When a patient comes into the ER with pain, it’s important to provide them with appropriate care. One of the most effective ways to do this is through observation. Observing your patients means taking the time to examine their condition and symptoms before determining a treatment plan. In this guide, I’ll explain pain management observation and how you can use it in your practice.
What Is Pain Management Observation
Together, the patient and the provider can recognize and treat pain through the process of pain management observation. According to Dr. William Siefert, it differs from routine observation in that it concentrates on how well you are managing your pain rather than just looking for signs of labor.
Pain management observation can be helpful for both mother and baby:
Knowing the body helps moms during labor. This guarantee may help them choose an epidural or natural childbirth without painkillers. Babies should know what makes their moms uncomfortable to enjoy birth and stay healthy.
Do They Have COPD, Diabetes, Or Heart Problems
If the patient has other medical issues, such as COPD or chronic obstructive pulmonary disease, or diabetes, you should be aware of them and how they will affect pain management.
Dr. William Siefert Long-term lung illness and COPD make breathing difficult. Smoking, toxins, air pollution, and genetics can cause it. Phlegm-filled coughs, wheezing, and shortness of breath during exertion are symptoms. Diabetes affects blood sugar regulation for life.

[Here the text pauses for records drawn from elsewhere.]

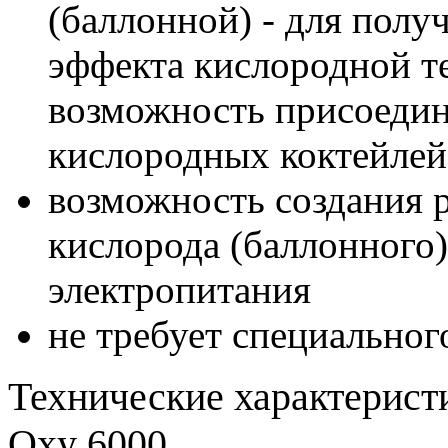
(баллонной) - для полу
эффекта кислородной т
возможность присоедин
кислородных коктейлей
возможность создания 
кислорода (баллонного)
электропитания
не требует специальног
Технические характерист
Oxy 6000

Do The Patient’s Medications Affect Their Pain
It is important to know what medicines the patient is on. This can help you determine if their pain is caused by any of these drugs or if any side effects could make them feel worse. You should also be aware of any interactions between drugs and other substances, like booze, that could make a drug less effective or worsen a patient’s symptoms.
A Pain Management Observation Lets You Assess And Learn About Your Patients
Pain management observation is a way for you to observe a patient and learn more about their care. You can use this information to plan future treatments, understand how your patient is feeling, and make decisions about their care.
• Watch your patient: Who’s awake? Do events affect him or her? Are they hurting?
• Diagnose the patient: What drugs are given? How often? Do these drugs have serious side effects?
• Assess non-pain issues: Do combat-related PTSD patients dream?